During my first campaign for state representative in 2002, I wore out a lot of shoe leather. I really didn’t have much campaign funding to speak of, so I used walk lists of registered voters obtained from the Lorain County Board of Elections and trudged from door-to-door to meet voters to deliver my campaign message in person.
While thus engaged in canvassing residences in Elyria Township, I happened upon an address that turned out to be a rather large building. The walk list indicated that a somewhat large number of voters resided within. I knocked on the door, and someone came to the door to greet me. I began to tell her of my campaign, but she cut me off, informing me she was not a resident of the building. She said that she was merely a staff worker there. I told her that I wanted to meet the voters who resided there. She denied my request, saying that the residents of the building were profoundly retarded, thus it would be inappropriate to allow me to enter. My attempts to enter and meet the residents, even by scheduling an appointment, were futile. I moved on.

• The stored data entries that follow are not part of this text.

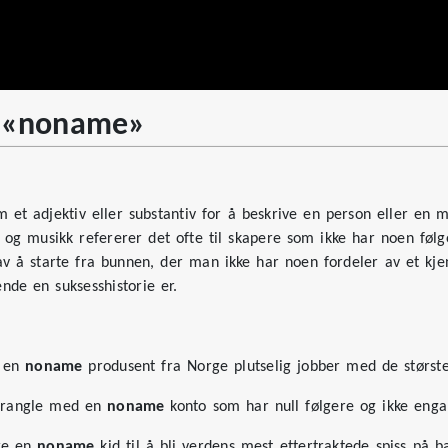
v «noname»
et adjektiv eller substantiv for å beskrive en person eller en 
 og musikk refererer det ofte til skapere som ikke har noen følg
 å starte fra bunnen, der man ikke har noen fordeler av et kjent 
nde en suksesshistorie er.
t en
noname
produsent fra Norge plutselig jobber med de største
 krangle med en
noname
konto som har null følgere og ikke engan
re en
noname
kid til å bli verdens mest ettertraktede spiss på b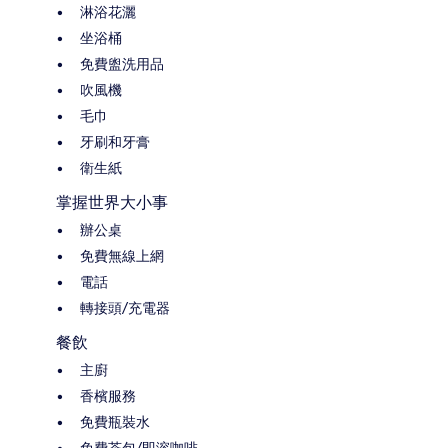
淋浴花灑
坐浴桶
免費盥洗用品
吹風機
毛巾
牙刷和牙膏
衛生紙
掌握世界大小事
辦公桌
免費無線上網
電話
轉接頭/充電器
餐飲
主廚
香檳服務
免費瓶裝水
免費茶包/即溶咖啡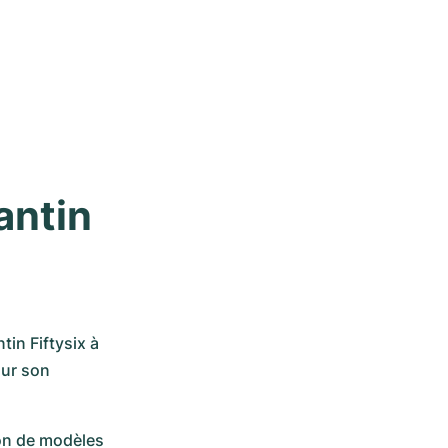
ntin 
in Fiftysix à 
ur son 
on de modèles 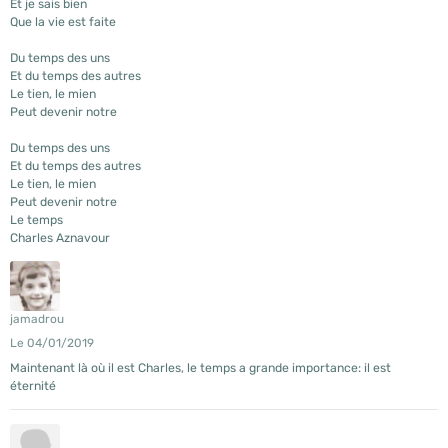
Et je sais bien
Que la vie est faite
Du temps des uns
Et du temps des autres
Le tien, le mien
Peut devenir notre
Du temps des uns
Et du temps des autres
Le tien, le mien
Peut devenir notre
Le temps
Charles Aznavour
jamadrou
Le 04/01/2019
Maintenant là où il est Charles, le temps a grande importance: il est
éternité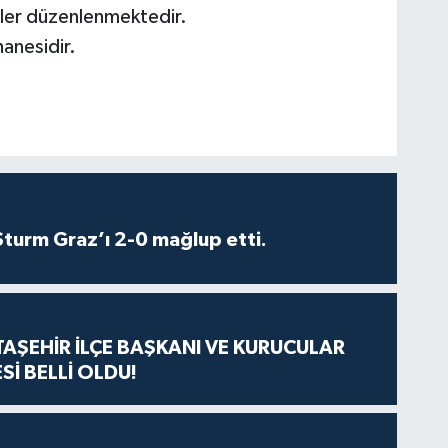
iler düzenlenmektedir.
anesidir.
turm Graz’ı 2-0 mağlup etti.
ATAŞEHİR İLÇE BAŞKANI VE KURUCULAR
Sİ BELLİ OLDU!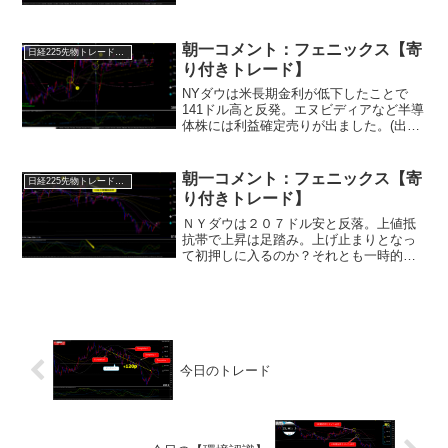
線を『終値』で突破出来るのかに注目で
す。突破出来れば次は日足の上げ波を下
回るまで上値追いが続きま...
朝一コメント：フェニックス【寄
日経225先物トレード倶楽部
り付きトレード】
NYダウは米長期金利が低下したことで
141ドル高と反発。エヌビディアなど半導
体株には利益確定売りが出ました。(出遅
れ株に資金が移動)イエレン財務長官が商
業用不動産を巡る懸念を表明し、『3月か
ら始まる借り換え期の下地作り』が始ま
朝一コメント：フェニックス【寄
日経225先物トレード倶楽部
りました。これ...
り付きトレード】
ＮＹダウは２０７ドル安と反落。上値抵
抗帯で上昇は足踏み。上げ止まりとなっ
て初押しに入るのか？それとも一時的な
小休止でラストもう一段上がってから調
整に入るのかという局面。※調整に入れ
ばそこはトランプリスクを織り込む波動
へ！日経先物は下がってい...
今日のトレード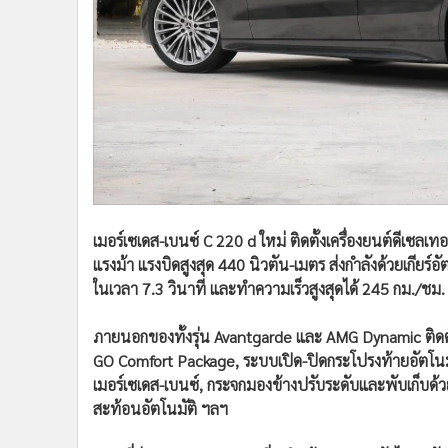
เมอร์เซเดส-เบนซ์ C 220 d ใหม่ ติดตั้งเครื่องยนต์ดีเซลเท
แรงม้า แรงบิดสูงสุด 440 นิวตัน-เมตร ส่งกำลังด้วยเกียร
ในเวลา 7.3 วินาที และทำความเร็วสูงสุดได้ 245 กม./ชม.
ภายนอกของทั้งรุ่น Avantgarde และ AMG Dynamic ติ
GO Comfort Package, ระบบเปิด-ปิดกระโปรงท้ายอัตโนมั
เมอร์เซเดส-เบนซ์, กระจกมองข้างปรับระดับและพับเก็บด้
สะท้อนอัตโนมัติ ฯลฯ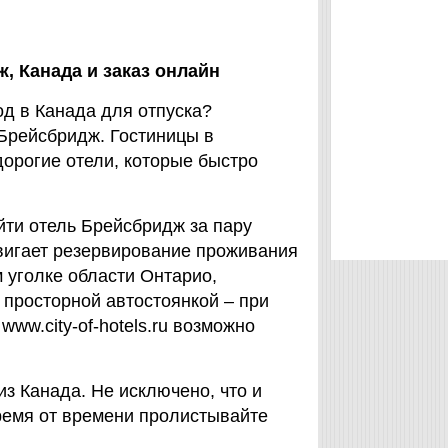
ж,
Канада
и заказ онлайн
д в Канада для отпуска?
 Брейсбридж. Гостиницы в
едорогие отели, которые быстро
ти отель Брейсбридж за пару
одвигает резервирование проживания
 уголке области Онтарио,
 просторной автостоянкой – при
ww.city-of-hotels.ru возможно
з Канада. Не исключено, что и
ремя от времени пролистывайте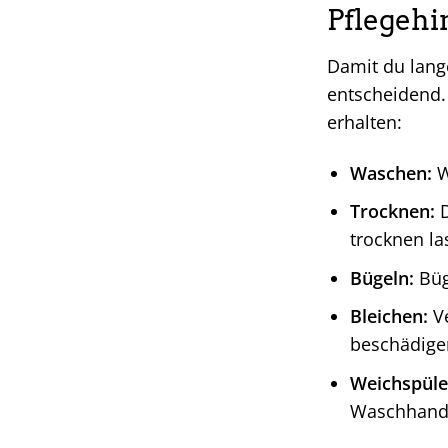
Pflegehi
Damit du lang
entscheidend.
erhalten:
Waschen:
W
Trocknen:
D
trocknen la
Bügeln:
Büg
Bleichen:
Ve
beschädige
Weichspüle
Waschhands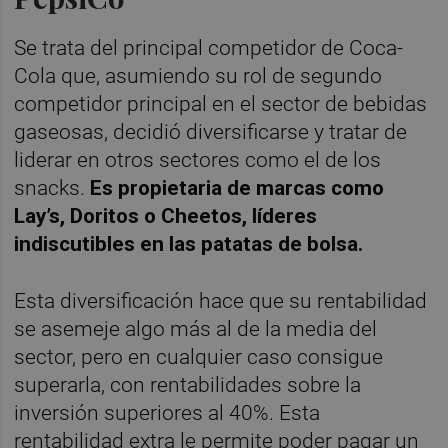
Se trata del principal competidor de Coca-
Cola que, asumiendo su rol de segundo
competidor principal en el sector de bebidas
gaseosas, decidió diversificarse y tratar de
liderar en otros sectores como el de los
snacks.
Es propietaria de marcas como
Lay’s, Doritos o Cheetos, líderes
indiscutibles en las patatas de bolsa.
Esta diversificación hace que su rentabilidad
se asemeje algo más al de la media del
sector, pero en cualquier caso consigue
superarla, con rentabilidades sobre la
inversión superiores al 40%. Esta
rentabilidad extra le permite poder pagar un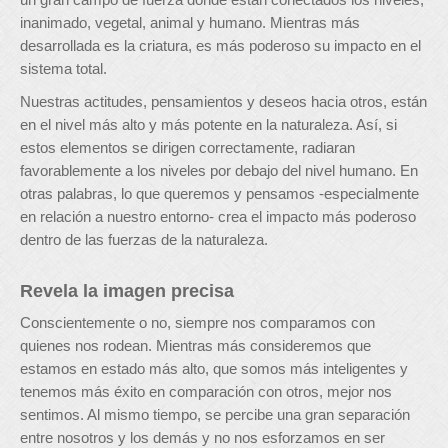
inanimado, vegetal, animal y humano. Mientras más
desarrollada es la criatura, es más poderoso su impacto en el
sistema total.
Nuestras actitudes, pensamientos y deseos hacia otros, están
en el nivel más alto y más potente en la naturaleza. Así, si
estos elementos se dirigen correctamente, radiaran
favorablemente a los niveles por debajo del nivel humano. En
otras palabras, lo que queremos y pensamos -especialmente
en relación a nuestro entorno- crea el impacto más poderoso
dentro de las fuerzas de la naturaleza.
Revela la imagen precisa
Conscientemente o no, siempre nos comparamos con
quienes nos rodean. Mientras más consideremos que
estamos en estado más alto, que somos más inteligentes y
tenemos más éxito en comparación con otros, mejor nos
sentimos. Al mismo tiempo, se percibe una gran separación
entre nosotros y los demás y no nos esforzamos en ser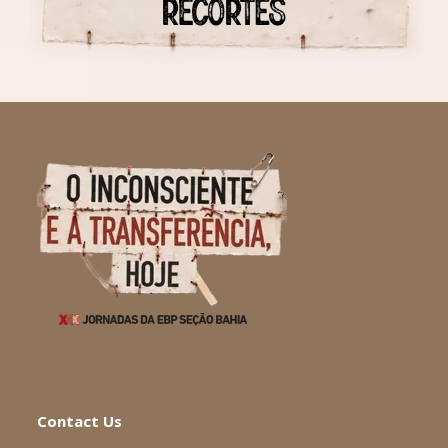
Contact Us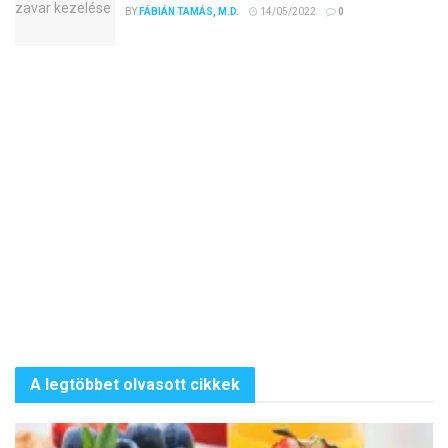
BY
FÁBIÁN TAMÁS, M.D.
14/05/2022
0
A legtöbbet olvasott cikkek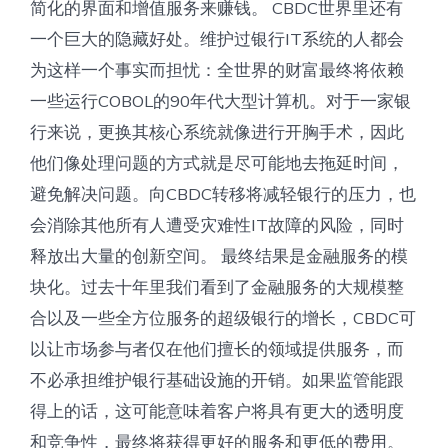
简化的界面和增值服务来赚钱。 CBDC世界里还有
一个巨大的隐藏好处。维护过银行IT系统的人都会
为这样一个事实而担忧：全世界的财富最终将依赖
一些运行COBOL的90年代大型计算机。对于一家银
行来说，更换其核心系统就像进行开胸手术，因此
他们像处理问题的方式就是尽可能地去拖延时间，
避免解决问题。向CBDC转​​移将减轻银行的压力，也
会消除其他所有人遭受灾难性IT故障的风险，同时
释放出大量的创新空间。 最终结果是金融服务的模
块化。过去十年里我们看到了金融服务的大规模整
合以及一些全方位服务的超级银行的增长，CBDC可
以让市场参与者仅在他们擅长的领域提供服务，而
不必承担维护银行基础设施的开销。如果监管能跟
得上的话，这可能意味着客户将具有更大的透明度
和竞争性，最终将获得更好的服务和更低的费用。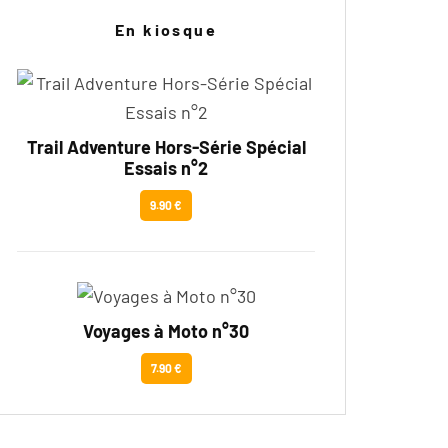
En kiosque
Trail Adventure Hors-Série Spécial
Essais n°2
9.90 €
Voyages à Moto n°30
7.90 €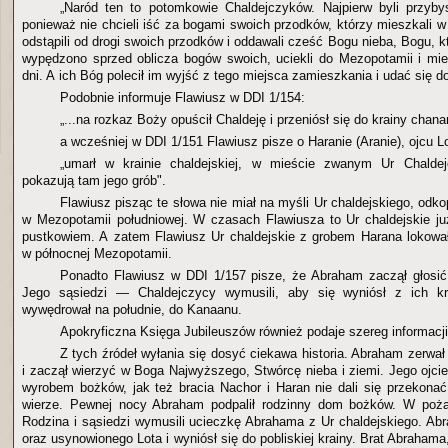
„Naród ten to potomkowie Chaldejczyków. Najpierw byli przyb
ponieważ nie chcieli iść za bogami swoich przodków, którzy mieszkali w 
odstąpili od drogi swoich przodków i oddawali cześć Bogu nieba, Bogu, kt
wypędzono sprzed oblicza bogów swoich, uciekli do Mezopotamii i mie
dni. A ich Bóg polecił im wyjść z tego miejsca zamieszkania i udać się d
Podobnie informuje Flawiusz w DDI 1/154:
„...na rozkaz Boży opuścił Chaldeję i przeniósł się do krainy chanan
a wcześniej w DDI 1/151 Flawiusz pisze o Haranie (Aranie), ojcu L
„umarł w krainie chaldejskiej, w mieście zwanym Ur Chalde
pokazują tam jego grób".
Flawiusz pisząc te słowa nie miał na myśli Ur chaldejskiego, od
w Mezopotamii południowej. W czasach Flawiusza to Ur chaldejskie już
pustkowiem. A zatem Flawiusz Ur chaldejskie z grobem Harana lokowa
w północnej Mezopotamii.
Ponadto Flawiusz w DDI 1/157 pisze, że Abraham zaczął głosić
Jego sąsiedzi — Chaldejczycy wymusili, aby się wyniósł z ich kr
wywędrował na południe, do Kanaanu.
Apokryficzna Księga Jubileuszów również podaje szereg informacj
Z tych źródeł wyłania się dosyć ciekawa historia. Abraham zerwał z
i zaczął wierzyć w Boga Najwyższego, Stwórcę nieba i ziemi. Jego ojcie
wyrobem bożków, jak też bracia Nachor i Haran nie dali się przekonać 
wierze. Pewnej nocy Abraham podpalił rodzinny dom bożków. W poża
Rodzina i sąsiedzi wymusili ucieczkę Abrahama z Ur chaldejskiego. Ab
oraz usynowionego Lota i wyniósł się do pobliskiej krainy. Brat Abrahama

But I have some questions:
- Would the incumbent state representative, Joe Koziura, been allowed to visit the premises by virtue of his position as an officeholder? I can’t picture the staff telling Joe Koziura to take a hike.
- What was the harm in paying a visit, when I had ample evidence to prove my identity and show that I posed no safety risk, even though the residents might have no understanding of politics?
- Can they be too profoundly impaired to meet candidates yet be not too impaired to be taken to a polling booth to cast votes for candidates?
- If they are taken to a polling place by a staff member so that they can vote, what informs their vote, if access to the candidates has been denied?
For that final question, I suggest that the WALB report from Albany, Georgia, provides the answer. The staff members seize upon these special needs individuals and use them as tools for stuffing the ballot box in favor of the candidate preferred by staff members.
One final note about the staff members at the Elyria Township facility mentioned above: The staff members are unionized.